As I said, NFS allows you to look up objects by filehandle (so,
basically by inode number), not just by path.
Also, note, mounting something over a directory doesn't hide what's
under the mountpoint. And it's unwise to depend on directory
permissions alone to hide contents of anything underneath that
directory.
> I thought the whole point of doing a bind mount like this is to
> solve the problem of exporting leaves of a directory hierarchy. In
> particular,
>
> "So in your example, if /data2/xray is on the same filesystem as
> /data2, then the server will happily allow operations on
> filehandles anywhere in /data2."
>
> Yes, sure; but I'm not exporting /data2/xray; I'm exporting
> /srv/nfs/xray, a bind mount to the preceding. Am I missing
> something, or is NFS too insecure to use in any context requiring
> differentiated security settings on different folders in the same
> directory structure?
Definitely do *not* depend on NFS to enforce different export options on
different subdirectories of the same filesystem.
> It's not practical to making everything you export its own partition;
> although I suppose one could do this with ZFS datasets.
I'd be happy to hear about any use cases where that's not practical.

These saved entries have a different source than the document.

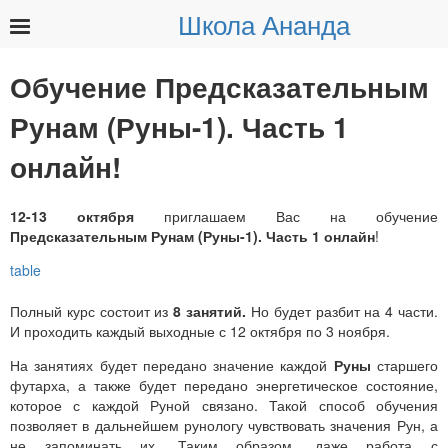
Школа Ананда
Найти:
Обучение Предсказательным
Рунам (Руны-1). Часть 1
онлайн!
12-13 октября
приглашаем Вас на обучение
Предсказательным Рунам (Руны-1). Часть 1 онлайн
!
Полный курс состоит из
8 занятий.
Но будет разбит на 4 части.
И проходить каждый выходные с 12 октября по 3 ноября.
На занятиях будет передано значение каждой
Руны
старшего
футарха, а также будет передано энергетическое состояние,
которое с каждой Руной связано. Такой способ обучения
позволяет в дальнейшем рунологу чувствовать значения Рун, а
не запоминать их. Таким образом, даже работа с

As Christophe pointed out, xfs/ext4 project ids are another option.
--b.
On 1/21/21 4:04 PM, [email protected] wrote:
> On Thu, Jan 21, 2021 at 02:01:13PM -0600, Patrick Goetz wrote:
>> I didn't respond to this message immediately, but it's been
>> bothering me ever since. When I do a bind mount like this in
>> /etc/fstab:
>>
>> /data2/xray /srv/nfs/xray none defaults,bind 0
>>
>> it's my understanding that the kernel keeps track of the resulting
>> /srv/nfs/xray filesystem in it's vfs somehow. Even when directly on
>> the server I can't "break out" of /srv/nfs/xray to get to the other
>> directories in /data. Then how on earth would an NFS client do
>> this?
>
> As I said, NFS allows you to look up objects by filehandle (so,
> basically by inode number), not just by path
Except surely this doesn't buy you much if you don't have root access to
the system? Is this all only an issue when the filesystems are exported
with no_root_squash?
I feel like I must be missing something, but it seems to me that if I'm
not root, I'm not going to be able to access inodes I don't have
permissions to access even when directly connected to the exporting server.
>
> Also, note, mounting something over a directory doesn't hide what's
> under the mountpoint. And it's unwise to depend on directory
> permissions alone to hide contents of anything underneath that
> directory.
Well, I only ever bind mount over empty directories; but again, "doesn't
hide what's under the mount point" from whom? I'm sure root can get to
this somehow, but can someone with ordinary user access? even if the
user doesn't have permissions to access the stuff that's been mounted over?
>
>> I thought the whole point of doing a bind mount like this is to
>> solve the problem of exporting leaves of a directory hierarchy. In
>> particular,
>>
>> "So in your example, if /data2/xray is on the same filesystem as
>> /data2, then the server will happily allow operations on
>> filehandles anywhere in /data2."
>>
>> Yes, sure; but I'm not exporting /data2/xray; I'm exporting
>> /srv/nfs/xray, a bind mount to the preceding. Am I missing
>> something, or is NFS too insecure to use in any context requiring
>> differentiated security settings on different folders in the same
>> directory structure?
>
> Definitely do *not* depend on NFS to enforce different export options on
> different subdirectories of the same filesystem.
>
>> It's not practical to making everything you export its own partition;
>> although I suppose one could do this with ZFS datasets.
>
> I'd be happy to hear about any use cases where that's not practical.
>
Sure. The xray example is taken from one of my research groups which
collects thousands of very large electron microscopy images, along with
some xray data. I will certainly design this differently in the next
iteration (most likely using ZFS), but our current server has a 519T
attached storage device which presents itself as a single device:
/dev/sdg. Different groups need access to different classes of data,
which I export separately and with are presented on the workstations as
/xray, /EM, etc..
Yes, I could partition the storage device, but then I run into the usual
issues where one partition runs out of space while others are barely
utilized. This is one good reason to switch to ZFS datasets. The other
is that -- with 450T+ of ever changing data, currently rsync backups are
almost impossible. I'm hoping zfs send/receive is going to save me here.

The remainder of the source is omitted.